Although there had been no movement of the clouds, the haze was thickening about the sun and the wind grew colder. Joseph and Elizabeth walked their horses down the slope. ‘You still want to go to the pine grove?” he asked.
“Why of course. That’s the main reason for the trip. I’m going to scotch the rock.” As she spoke a hawk shot from the air with doubled fists. They heard the shock of flesh, and in a second the hawk flew up again, bearing a screaming rabbit in its claws. Elizabeth dropped her reins and covered her ears until the sound was out of hearing. Her lip trembled. “It’s all right, I know it is. I hate to see it, though.”
“He missed his stroke,” Joseph said. “He should have broken its neck with the first blow, but he missed.” They watched the hawk fly to the cover of the pine grove and disappear among the trees.
They had not far to go, down a long slope and then along the ridge until they came at last to the outpost trees. Joseph pulled up. “We’ll tie the horses here and walk in,” he said. When they were afoot, he hurried ahead to the little stream. “It isn’t dry,” he called. “It isn’t down a bit.”
Elizabeth walked over and stood beside him. “Does that make you feel better, Joseph?”
He glanced quickly at her, feeling a little mockery in her words, but he could see none in her face. “It’s the first running water I’ve seen for a long time,” he said. “It’s as though the country were not dead while this stream is running. This is like a vein still pumping blood.”
“Silly,” she said, “you come from a country where it rains often. See how the sky is darkening, Joseph. I wouldn’t be surprised if it should rain.”
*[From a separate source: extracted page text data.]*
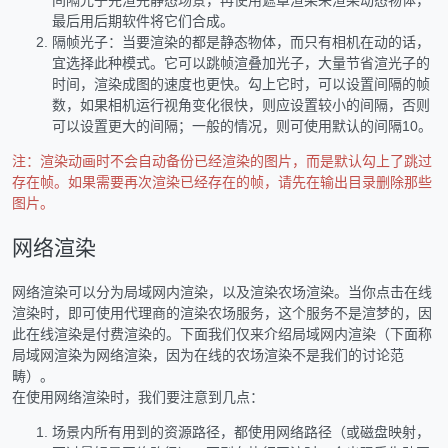
最后用后期软件将它们合成。
隔帧光子：当要渲染的都是静态物体，而只有相机在动的话，
宜选择此种模式。它可以跳帧渲叠加光子，大量节省渲光子的
时间，渲染成图的速度也更快。勾上它时，可以设置间隔的帧
数，如果相机运行视角变化很快，则应设置较小的间隔，否则
可以设置更大的间隔；一般的情况，则可使用默认的间隔10。
注：渲染动画时不会自动备份已经渲染的图片，而是默认勾上了跳过
存在帧。如果需要再次渲染已经存在的帧，请先在输出目录删除那些
图片。
网络渲染
网络渲染可以分为局域网内渲染，以及渲染农场渲染。当你点击在线
渲染时，即可使用代理商的渲染农场服务，这个服务不是渲梦的，因
此在线渲染是付费渲染的。下面我们仅来介绍局域网内渲染（下面称
局域网渲染为网络渲染，因为在线的农场渲染不是我们的讨论范
畴）。
在使用网络渲染时，我们要注意到几点：
场景内所有用到的资源路径，都使用网络路径（或磁盘映射，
He glanced upward. “Only fog,” he said. “But it will be cold soon. Come, let’s go in.”
The glade was silent, as always, and the rock was still green. Elizabeth spoke loudly to break the silence. “You see, 1 knew it was only my condition that made me afraid of it.”
“It must be a deep spring to be still running,” Joseph said. “And the rock must be porous to suck up water for the moss.”
Elizabeth leaned down and looked into the dark cave from which the stream flowed. “Nothing in there,” she said. “Just a deep hole in the rock, and the smell of wet ground.” She stood up again and patted the shaggy sides of the rock. “It’s a lovely moss, Joseph. See how deep.” She pulled out a handful and held up the damp black roots for him to see. “I’ll never dream of you any more,” she said to the rock. The sky was dark grey by now, and the sun had gone.
Joseph shivered and turned away. “Let’s start for home, dear. The cold’s coming.” He strolled toward the path.
Elizabeth still stood beside the rock. “You think I’m silly, don’t you, Joseph,” she called. “I’ll climb up on its back and tame it.” She dug her heel into the steep side of the mossy rock, and made a step and pulled herself up, and then another.